同協定では、両地が「広東・香港・マカオグレイトベイエリア(粤港澳大湾区)」(注3)内における通関の効率化や利便性向上に向けた取り組みを進めることも盛り込まれた。具体的には、広東省9都市と香港は、以下の7つの貿易促進策について検討を進める。

  • 広東省9都市間の越境通関手続きの迅速化
  • 通関の共通窓口化など
  • 両地の税関共通の電子フォーマットの共同開発など
  • 通関所要時間の公表および短縮化
  • 低リスク物品の検査・検疫の免除
  • 第三者検査などの範囲拡大
  • 中国産の原料を使用した香港産加工食品の中国への輸出促進

サービス貿易も開放拡大へ

同じく12月14日、中国・香港間の経済・貿易協力関係の強化を目的とする「本土・香港経貿合作委員会」の第1回会議が香港で開催され、香港から中国へのサービス貿易の自由化を拡大することで合意した。具体的には、中国と香港との合弁による法律事務所を設立可能な都市が中国全土に拡大される。加えて、中国で生産・加工され、中国の強制製品認証制度による認証が必要な製品について、香港の認証機関が検査・測定することも認められた。この措置は2019年3月1日から適用される。
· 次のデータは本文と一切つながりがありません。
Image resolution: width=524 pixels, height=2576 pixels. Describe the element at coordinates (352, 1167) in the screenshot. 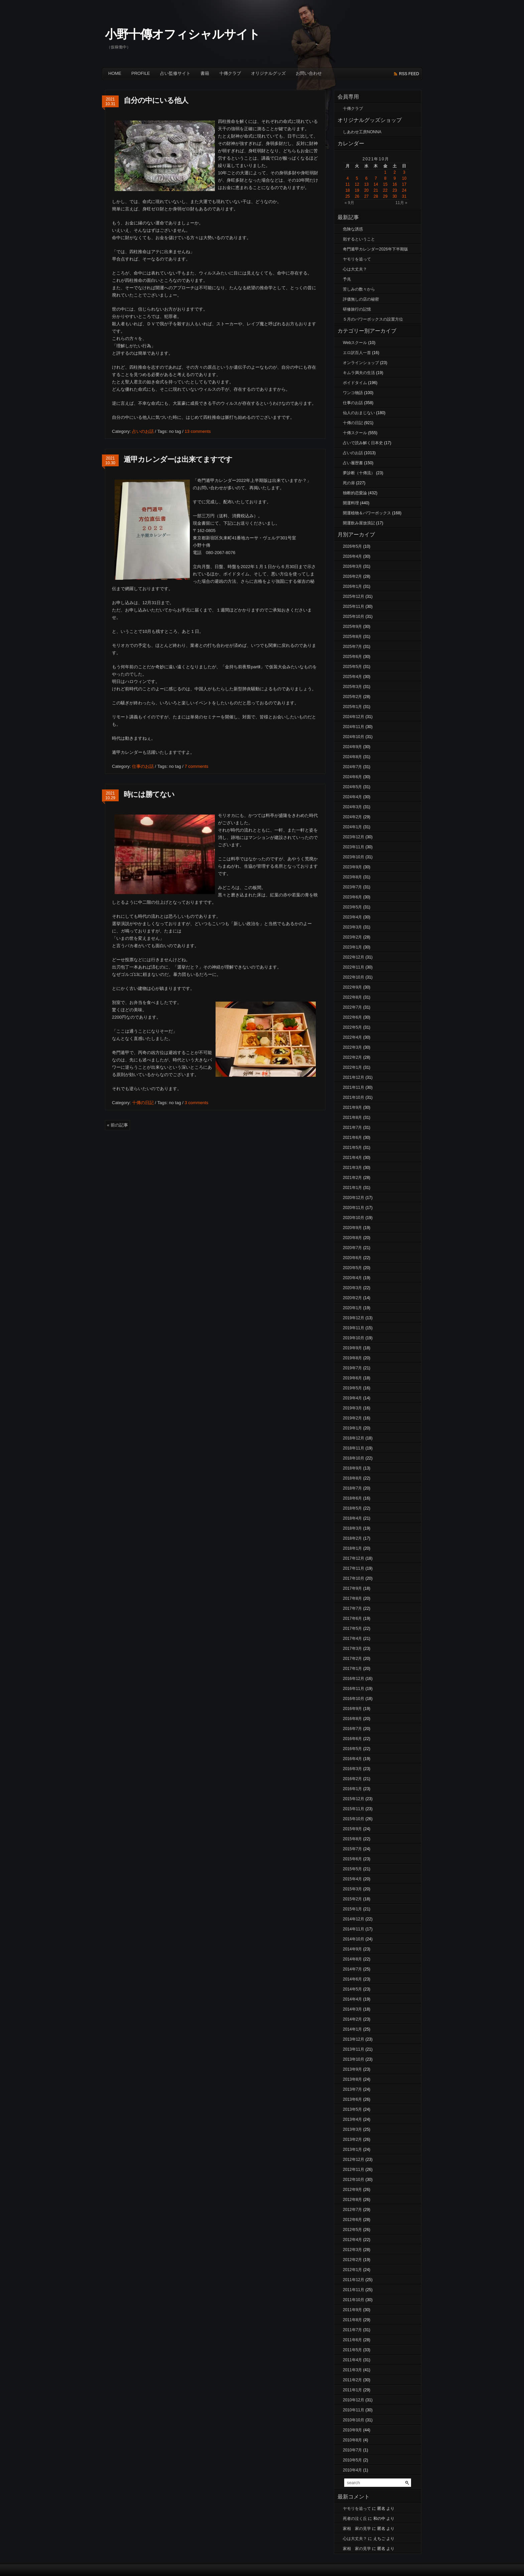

(注1)中国と香港間で2003年6月に締結された自由貿易協定。

(注2)域内原産割合(Regional Value Content, RVC)が一定割合以上(積み上げ計算方式の場合30%以上、減算計算方式の場合40%以上)となる場合は、ゼロ関税が適用される。計算式の詳細などについては香港政府工業貿易署のウェブサイト外部サイトへ、新しいウィンドウで開きますで確認できる。

(注3)ベイエリアは、広東省内の9都市(広州市、深セン市、珠海市、仏山市、恵州市、東莞市、中山市、江門市、肇慶市)と香港およびマカオ特別行政区から構成される。